İnsan hakları terk edildi

Toplum/Yaşam Haberleri —

 Nilgün Toker

Nilgün Toker

  • Akademisyen Nilgün Toker: “Özgür bir kamusal alan acilen açılmalı.  Barış, ortak yaşamı kuracak değerler ve ilkeler üzerine inşa edilirse gerçek olur. ‘Bir aradasınız’ demekle bir arada olunmuyor, bir aradalığı birlikte kurmak gerekir.
  • TİHV Başkanı Metin Bakkalcı: “Türkiye’de insan haklarına dayalı fikrin esas olarak terk edildiği bir dönem yaşıyoruz. İnsan hakları savunucuları olarak bunu önlemek için çaba sarf ettik, yeterince başaramadık.”

 

ERDOĞAN ALAYUMAT

Türkiye İnsan Hakları Vakfı’nın (TİHV), yayımladığı “İstanbul Bildirisi: Küresel İnsan Hakları Krizine Karşı Mücadele Çağrısı”, savaşların ve çatışmaların derinleştirdiği hak ihlallerine karşı güçlü bir uyarı niteliği taşıyor.
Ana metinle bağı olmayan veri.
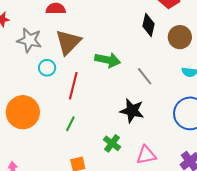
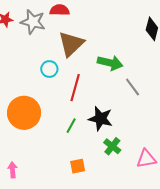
gray star: (29, 40) -> (33, 22), moved
gray line: (145, 76) -> (133, 87), moved
black star: (132, 111) -> (100, 119), moved

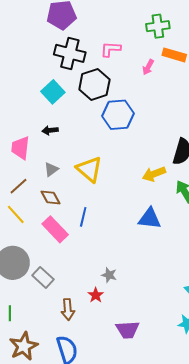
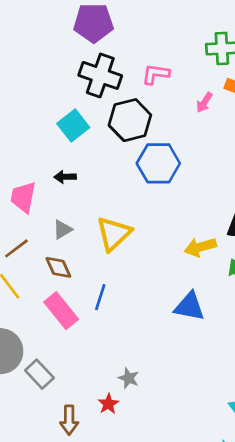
yellow triangle: (89, 169) -> (114, 234), turned 32

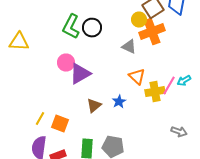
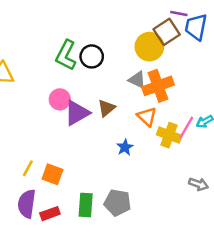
yellow circle: (139, 20) -> (149, 47), size x1.5
orange cross: (152, 32) -> (158, 86), moved
yellow cross: (155, 92) -> (169, 135), turned 30
brown triangle: (94, 106) -> (106, 108), moved

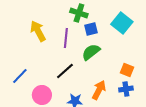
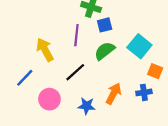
cyan square: (122, 23) -> (139, 46), moved
yellow arrow: (38, 31) -> (45, 50), moved
orange square: (127, 70) -> (155, 71), moved

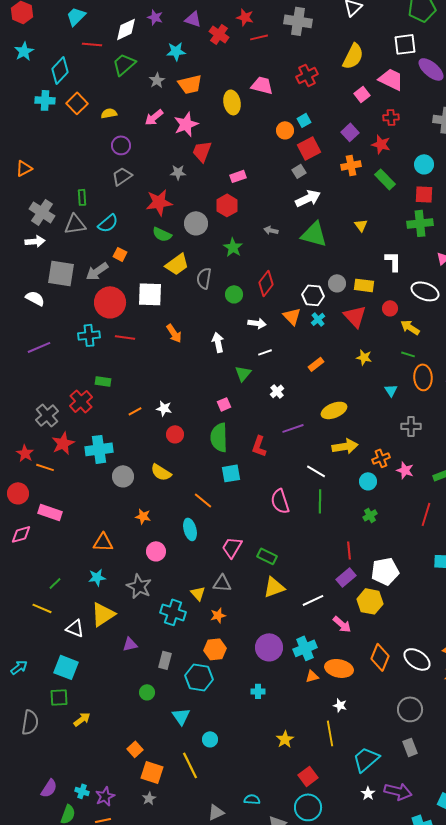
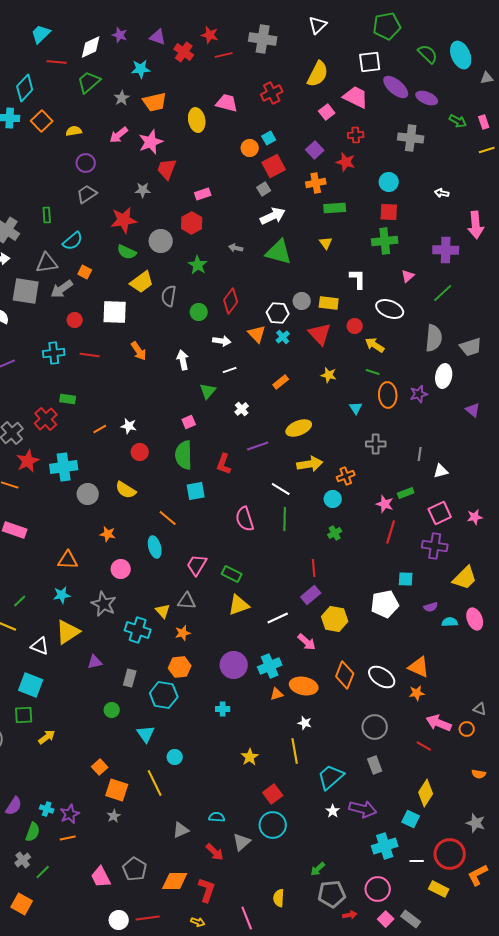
green rectangle: (385, 179) -> (335, 208), moved, turned -50
gray triangle: (75, 224) -> (47, 263), moved
red circle: (110, 302) -> (75, 320), size x0.5
pink star: (405, 470) -> (385, 504), moved
white pentagon: (385, 571) -> (385, 604), moved

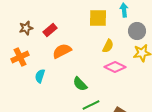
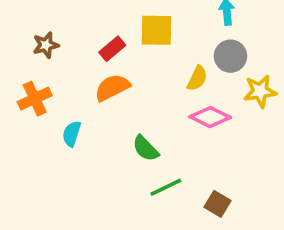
yellow square: (98, 18) -> (157, 30), moved
red rectangle: (50, 30) -> (112, 49), moved
gray circle: (137, 31) -> (230, 56), moved

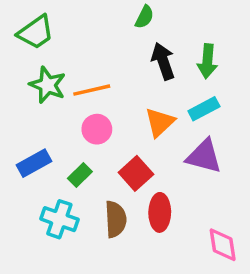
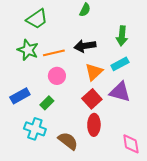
green trapezoid: (36, 32) -> (37, 19), moved
black arrow: (163, 61) -> (85, 46), moved, turned -80
red square: (136, 173) -> (92, 99), moved
brown semicircle: (116, 219) -> (68, 141), moved, turned -50

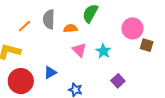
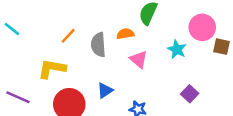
gray semicircle: (49, 19) -> (98, 45), moved
cyan star: (103, 51) -> (177, 49), moved

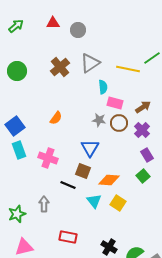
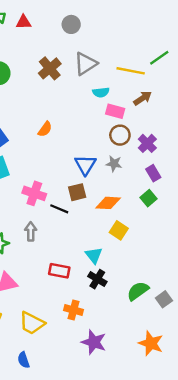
red triangle: (53, 23) -> (24, 22), moved
cyan semicircle: (103, 87) -> (101, 92), turned 88
brown arrow: (143, 107) -> (143, 98), moved
gray star: (99, 120) -> (114, 164), moved
pink cross: (48, 158) -> (34, 193), moved
brown square: (83, 171) -> (77, 192), turned -35
cyan triangle: (94, 201) -> (94, 255), moved
black cross: (109, 247) -> (97, 279), moved

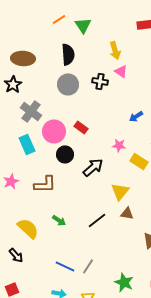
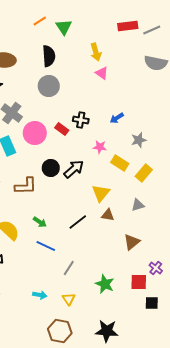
black cross: (100, 81) -> (81, 120), moved
black circle: (65, 154) -> (51, 168), moved
blue line: (65, 266) -> (46, 246), moved

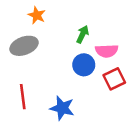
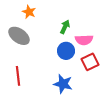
gray ellipse: (24, 46) -> (19, 36), turned 55
blue star: (62, 108) -> (63, 84), moved

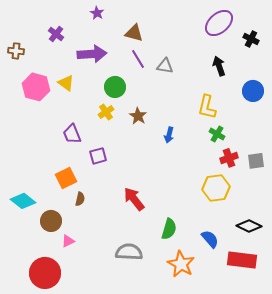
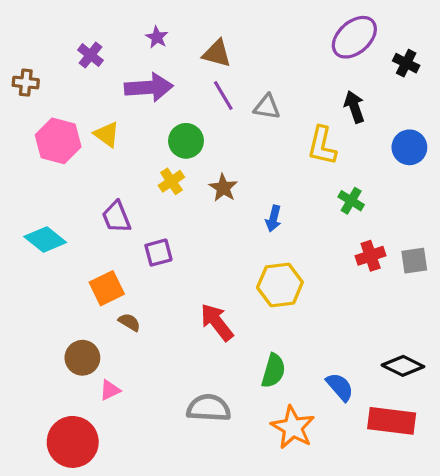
purple star: (97, 13) -> (157, 37), moved
yellow L-shape: (207, 107) -> (322, 146), moved
green cross: (217, 134) -> (351, 201), moved
yellow hexagon: (216, 188) -> (280, 285), moved
brown semicircle: (80, 199) -> (129, 322), turned -72
cyan diamond: (23, 201) -> (45, 240), moved

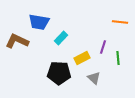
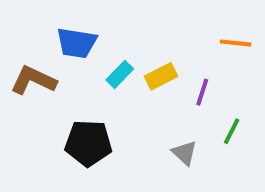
yellow rectangle: (82, 58) -> (161, 76), moved
green line: (118, 58) -> (232, 131), moved, turned 32
black pentagon: (59, 73) -> (88, 143), moved

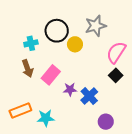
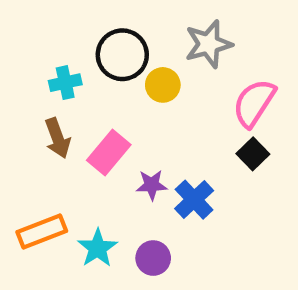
cyan star: (46, 118) -> (98, 248), turned -30
purple circle: (106, 122) -> (153, 258), moved

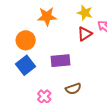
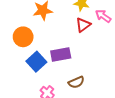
blue square: (25, 65) -> (36, 62), moved

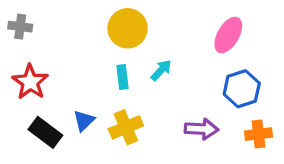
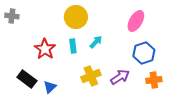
red star: (30, 82) -> (45, 49), moved
blue triangle: (84, 121) -> (50, 87), moved
yellow cross: (126, 127) -> (91, 76), moved
purple arrow: (201, 129) -> (120, 77), turned -36

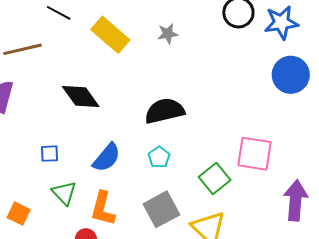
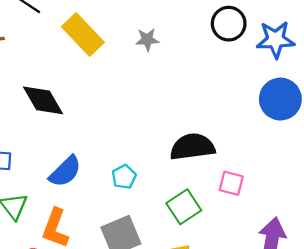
black semicircle: (165, 111) -> (192, 147), moved
pink square: (255, 154) -> (231, 183), size x0.6

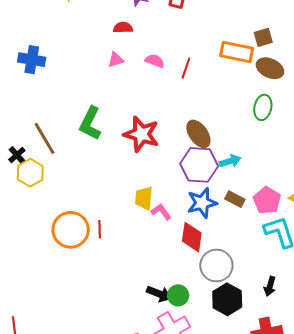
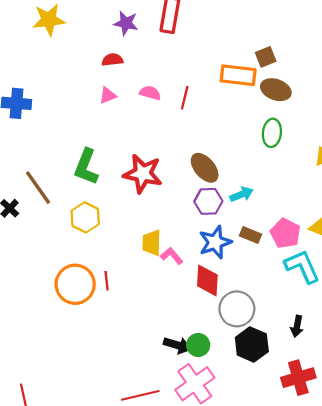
purple hexagon: (199, 165) -> (208, 201), size x0.7
yellow hexagon: (30, 173) -> (85, 217), moved

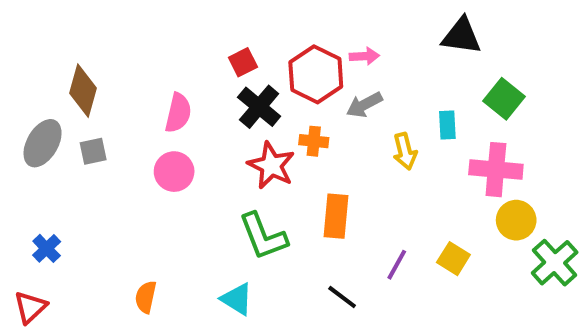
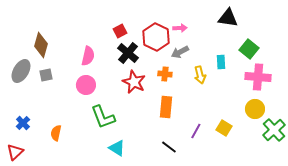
orange cross: (314, 141) -> (165, 74), moved
pink cross: (496, 170) -> (258, 77), moved
green L-shape: (263, 236) -> (103, 117), moved
orange semicircle: (146, 297) -> (56, 133), moved

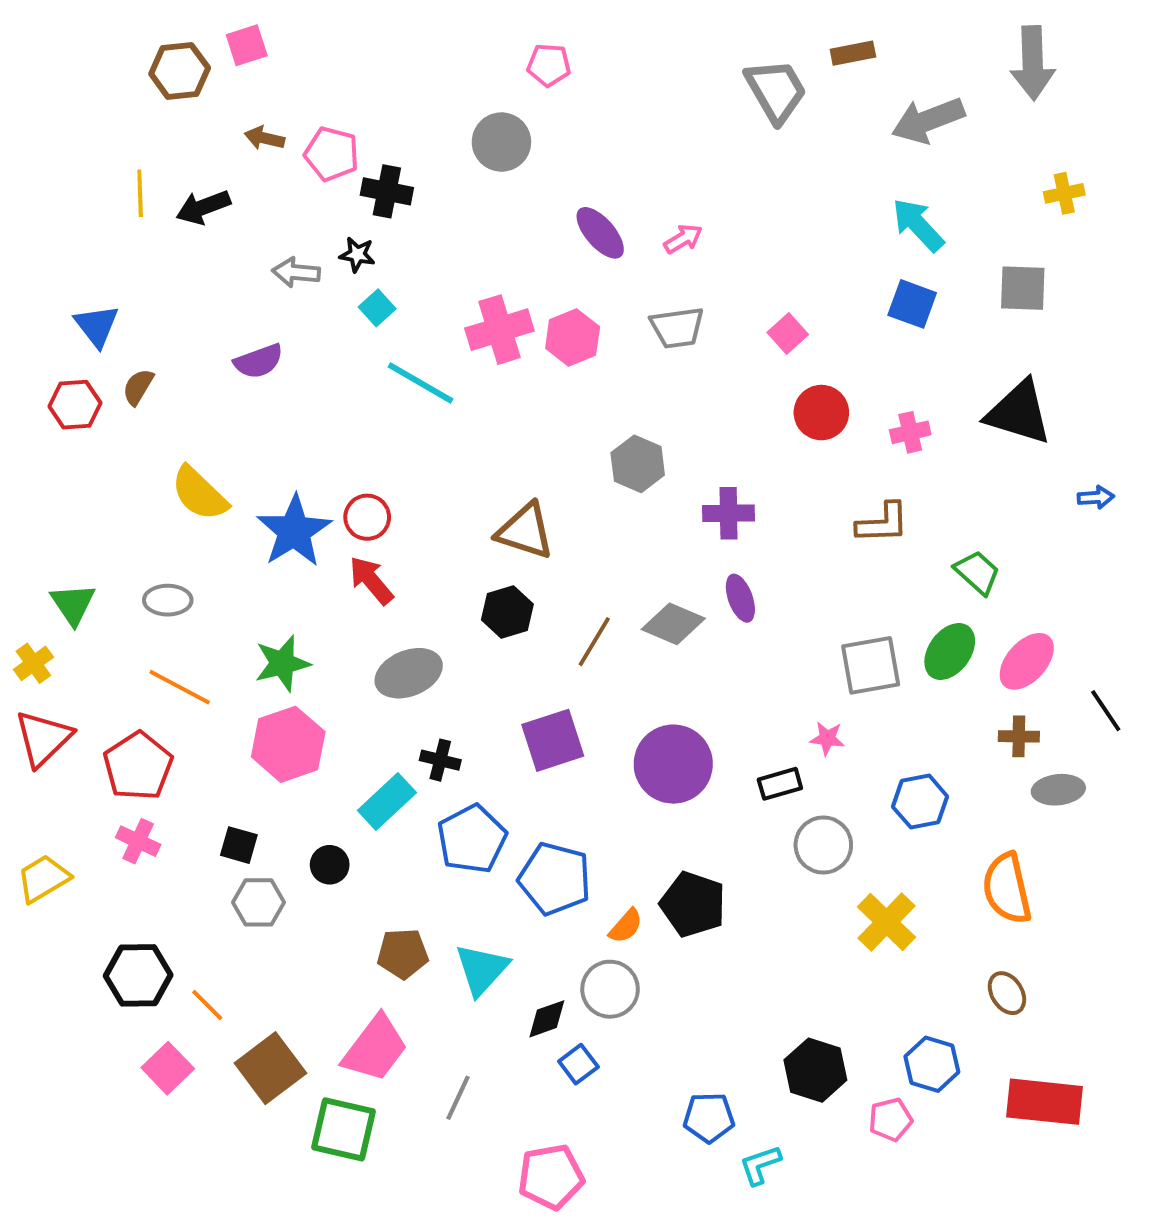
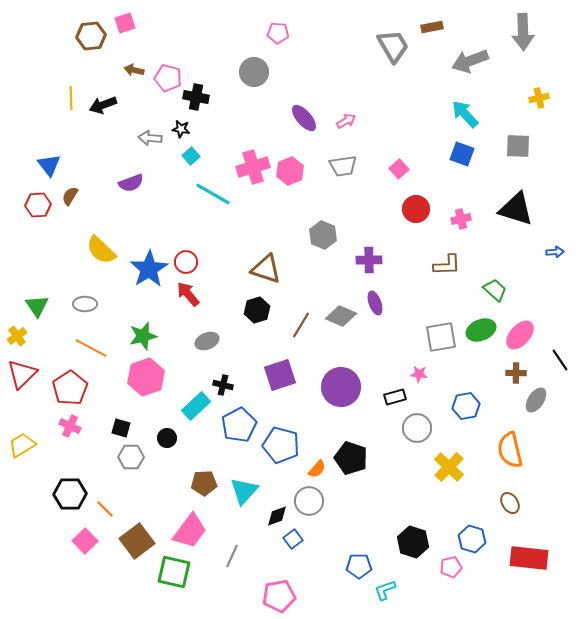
green ellipse: (950, 651) -> (481, 330), turned 32
gray ellipse: (409, 673) -> (207, 341), size x0.7
gray ellipse: (1058, 790) -> (536, 400), turned -50

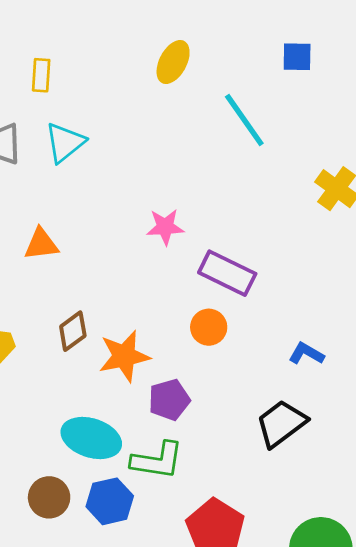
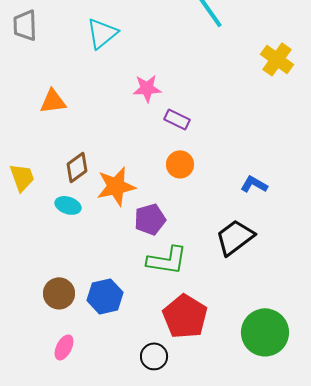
cyan triangle: (65, 142) -> (102, 33), moved
purple rectangle: (227, 273) -> (177, 119), moved, size x0.6
cyan ellipse: (91, 438) -> (68, 205), moved, size x0.6
green L-shape: (157, 460) -> (167, 260), moved

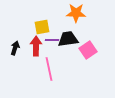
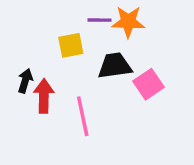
purple line: (52, 40) -> (100, 20), moved
red arrow: (36, 46) -> (44, 96), moved

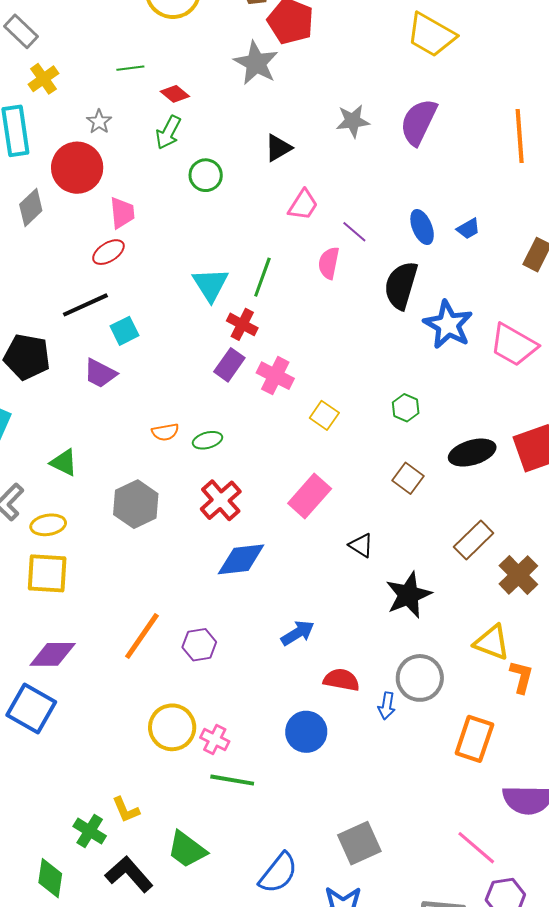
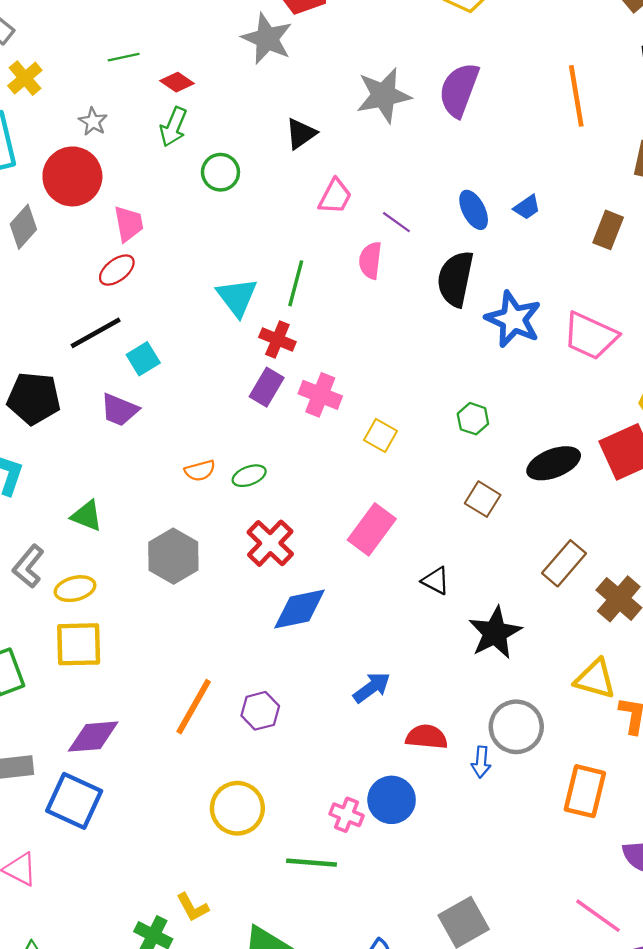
gray star: (353, 121) -> (384, 95), size x1.4
pink cross: (215, 740) -> (346, 815), moved

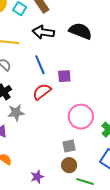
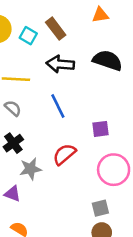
purple square: (64, 76) -> (101, 129), moved
red semicircle: (42, 92) -> (64, 154), moved

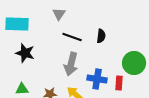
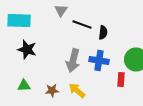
black line: (72, 37) -> (82, 24), moved
blue cross: (97, 79) -> (99, 60), moved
Bildirinin Türkiye’ye bakan yönü ise doğrudan barış sürecine ve demokratik çözüm arayışlarına işaret ediyor. Akademisyen Nilgün Toker, “Barış yalnızca savaşmama kararı değildir, ortak yaşamı kuracak değerler ve ilkeler üzerine inşa edilirse gerçek olur” sözleriyle sürecin özüne dikkat çekiyor.

TİHV Başkanı Metin Bakkalcı ise devletlerin siyasi iradelerini geri çekmesiyle uluslararası insan hakları mekanizmalarının işlevsizleşmesinin kabul edilemeyeceğini vurguluyor: “Bunca birikim ortadayken, devletler siyasi iradelerini geri çekiyor diye uluslararası mekanizmaların biçimsel, bürokratik hale dönmesi kabul edilemez.”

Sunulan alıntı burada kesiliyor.